While the ethanol industry shows signs of recovery in the short term, ethanol company leaders are uncertain how the industry will look long term.

Some ethanol plants have begun coming back online or ramping up production. But not all. As of May 15, the RFA said that more than 60 plants were still completely idled, and 75 to 80 plants were running at reduced rates.

And many of those plants were already hurting financially prior to the pandemic, as falling margins were making their future tenuous at best. Those are the plants that may not re-open any time soon, if at all.

"It depends on how quickly margins rebound," said Juan Luciano, CEO of ADM. "But I would say if there is a prolonged activity or low gasoline prices and margins continue to be down for a while, I think, you will see some players not coming back."

"Whether that's enough to restructure the industry is probably a tall order question there that I would not guess to answer at this point," he added.

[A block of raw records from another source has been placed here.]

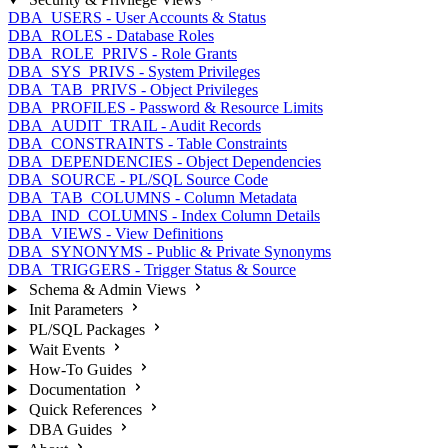
DBA_USERS - User Accounts & Status
DBA_ROLES - Database Roles
DBA_ROLE_PRIVS - Role Grants
DBA_SYS_PRIVS - System Privileges
DBA_TAB_PRIVS - Object Privileges
DBA_PROFILES - Password & Resource Limits
DBA_AUDIT_TRAIL - Audit Records
DBA_CONSTRAINTS - Table Constraints
DBA_DEPENDENCIES - Object Dependencies
DBA_SOURCE - PL/SQL Source Code
DBA_TAB_COLUMNS - Column Metadata
DBA_IND_COLUMNS - Index Column Details
DBA_VIEWS - View Definitions
DBA_SYNONYMS - Public & Private Synonyms
DBA_TRIGGERS - Trigger Status & Source
Schema & Admin Views
Init Parameters
PL/SQL Packages
Wait Events
How-To Guides
Documentation
Quick References
DBA Guides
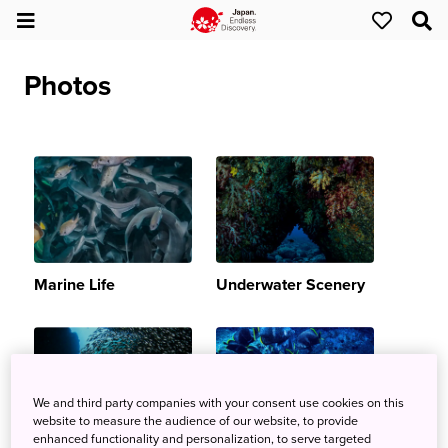
Photos
Marine Life
Underwater Scenery
We and third party companies with your consent use cookies on this
website to measure the audience of our website, to provide
enhanced functionality and personalization, to serve targeted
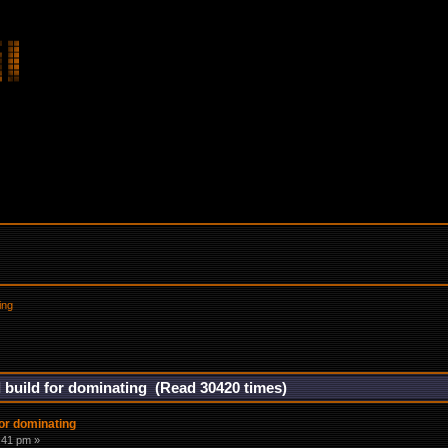
ing
build for dominating (Read 30420 times)
or dominating
6:41 pm »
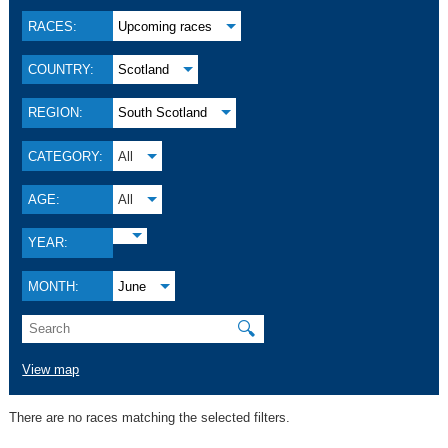
RACES:
Upcoming races
COUNTRY:
Scotland
REGION:
South Scotland
CATEGORY:
All
AGE:
All
YEAR:
MONTH:
June
🔍
View map
There are no races matching the selected filters.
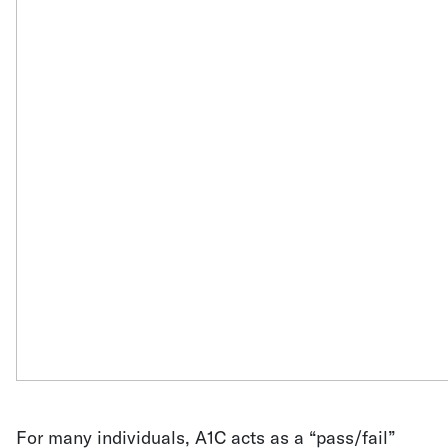
For many individuals, A1C acts as a “pass/fail”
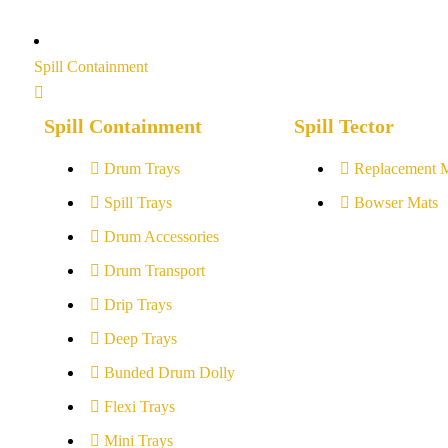
Spill Containment
Spill Containment
Spill Tector
Drum Trays
Replacement 
Spill Trays
Bowser Mats
Drum Accessories
Drum Transport
Drip Trays
Deep Trays
Bunded Drum Dolly
Flexi Trays
Mini Trays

The industry is seeking help from the federal government. A bill passed by the House of Representatives last week includes direct assistance for the biofuels industry. The bill faces an uncertain future at best in the Republican-controlled Senate. However, RFA officials said last week they were confident that the biofuels industry has supporters in the upper chamber on both sides of the aisle.

Any restructuring could include companies gobbling up plants as some firms exit the business. According to S&P Global Platts Analytics, consolidation has been a recurring them in the ethanol industry when faced with tumultuous times.

The pandemic "will not be ethanol's last dance; however, structural changes to ethanol could be coming given the financial carnage over the past two years," Platts Analytics said in an April 24 report.